Article 56 of the Constitution of Kenya 2010 stipulates that the state shall put in place affirmative action programmes designed to ensure that marginalized groups;
a) participate and are represented in governance and other spheres of life,
b) are provided special opportunities in educational and economic fields,
c) are provided special opportunities for access to employment,
d) develop their cultural values, languages and practices; and
e) have reasonable access to water, health services and infrastructure.
Article 260 of the Constitution defines a marginalized community as;
a) a community that, because of its relatively small population or for any other reason, has been unable to fully participate in the integrated social and economic life of Kenya as a whole,
b) a traditional community that, out of a need or desire to preserve its unique culture and identity from assimilation, has remained outside the integrated social and economic life of Kenya as a whole,
c) an indigenous community that has retained and maintained a traditional lifestyle and livelihood based on a hunter or gatherer economy; or
d) pastoral persons and communities, whether they are—
i. nomadic; or
ii. a settled community that, because of its relative geographic isolation, has experienced only marginal participation in the integrated social and economic life of Kenya as a whole; and a “marginalised group” means a group of people who, because of laws or practices before, on, or after the effective date, were or are disadvantaged by discrimination on one or more of the grounds in Article 27 (4);
Article 27 of the Constitution states that to give full effect to the realization of the rights under that article that every person is equal before the law and has the right to equal protection and equal benefit of the law, that women and men have rights to equal opportunities in political economic and social spheres that the state shall not discriminate directly or indirectly against any person on any ground including race, sex, pregnancy, marital status, health status, ethnic or social origin colour, age, disability, religion, conscience, belief, culture, dress language or birth, the State shall take legislative and other measures including affirmative action programmes and policies designed to redress any disadvantages suffered by individuals or groups because of past discrimination.
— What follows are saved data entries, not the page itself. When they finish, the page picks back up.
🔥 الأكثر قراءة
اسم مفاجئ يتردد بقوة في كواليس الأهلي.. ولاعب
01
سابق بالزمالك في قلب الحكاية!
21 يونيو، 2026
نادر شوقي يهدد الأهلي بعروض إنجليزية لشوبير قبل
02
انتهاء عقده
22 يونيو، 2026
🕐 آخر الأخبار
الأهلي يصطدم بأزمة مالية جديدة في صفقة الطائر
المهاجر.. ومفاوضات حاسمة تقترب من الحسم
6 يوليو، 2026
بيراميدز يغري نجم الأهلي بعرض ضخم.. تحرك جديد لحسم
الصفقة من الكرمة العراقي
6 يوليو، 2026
In the County set up it’s up to the County Assemblies and the County Governments to take legislative and other measures including affirmative action programmes and policies to address the plight, disadvantages of the minorities and marginalized groups.
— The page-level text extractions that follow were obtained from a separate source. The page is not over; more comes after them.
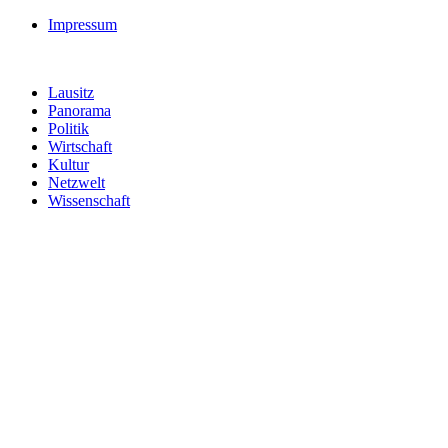
Impressum
Lausitz
Panorama
Politik
Wirtschaft
Kultur
Netzwelt
Wissenschaft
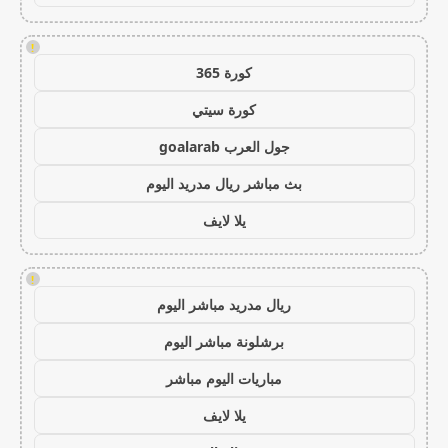
!
كورة 365
كورة سيتي
جول العرب goalarab
بث مباشر ريال مدريد اليوم
يلا لايف
!
ريال مدريد مباشر اليوم
برشلونة مباشر اليوم
مباريات اليوم مباشر
يلا لايف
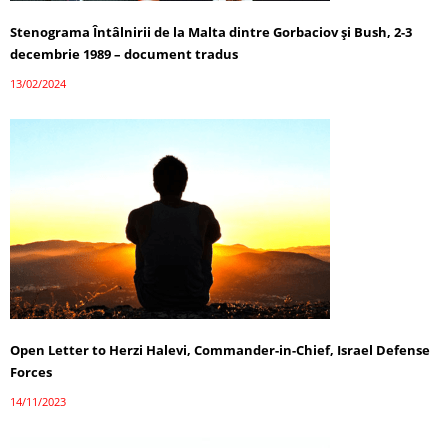
Stenograma Întâlnirii de la Malta dintre Gorbaciov și Bush, 2-3
decembrie 1989 – document tradus
13/02/2024
Open Letter to Herzi Halevi, Commander-in-Chief, Israel Defense
Forces
14/11/2023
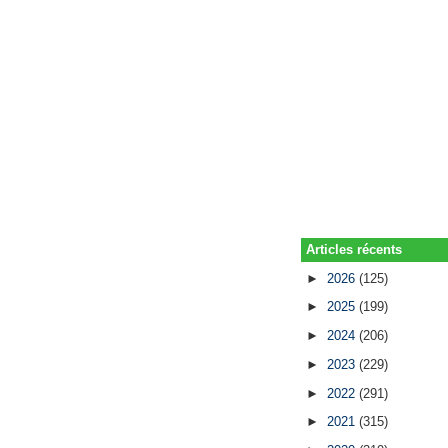
Articles récents
►
2026
(125)
►
2025
(199)
►
2024
(206)
►
2023
(229)
►
2022
(291)
►
2021
(315)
There is no doubt that in the counties of Kakamega, Bungoma, Busia, Vihiga, and neighbouring Trans Nzoia have within them minorities and marginalized groups. In Bungoma County, the Sabaot, the Bongomek, the Batura, the Tesos are minorities and where the sections of the Sabaots have even petitioned to be administered in Trans Nzoia County. That state of affairs prevails in all the Counties of the region. The issues of minorities and marginalized groups affect people, human beings and it is West Fm’s position those matters that affect people are matters that cannot, ought not to be swept under the carpet, treated causally, delayed in being resolved. They require courageous action, swift concrete measures. Delay is unacceptable. It only deepens bitterness and suffering on those affected and who’ve been disadvantaged through historical injustices.
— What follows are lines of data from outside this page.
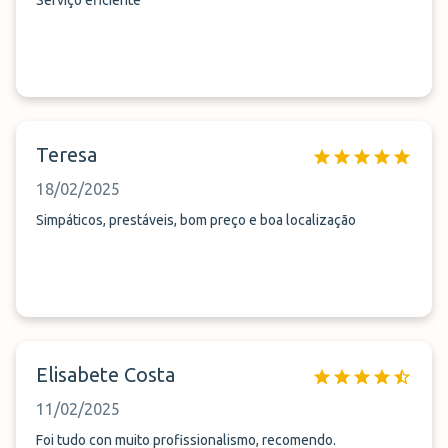
Serviço eficiente
Teresa
18/02/2025
Simpáticos, prestáveis, bom preço e boa localização
Elisabete Costa
11/02/2025
Foi tudo con muito profissionalismo, recomendo.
The elected leaders of the region at both the national and County level must address the challenges of the minorities and marginalized groups for that is a Constitutional duty and it’s a shame that nine years since the Constitution of Kenya 2010 was promulgated, those issues have not been dealt with at all. It is urgent that we address the dictates of the minorities and marginalized communities forthwith before any constitutional amendments are undertaken. It is a betrayal of the Constitution to pretend the grievances of the minority and marginalized are not urgent.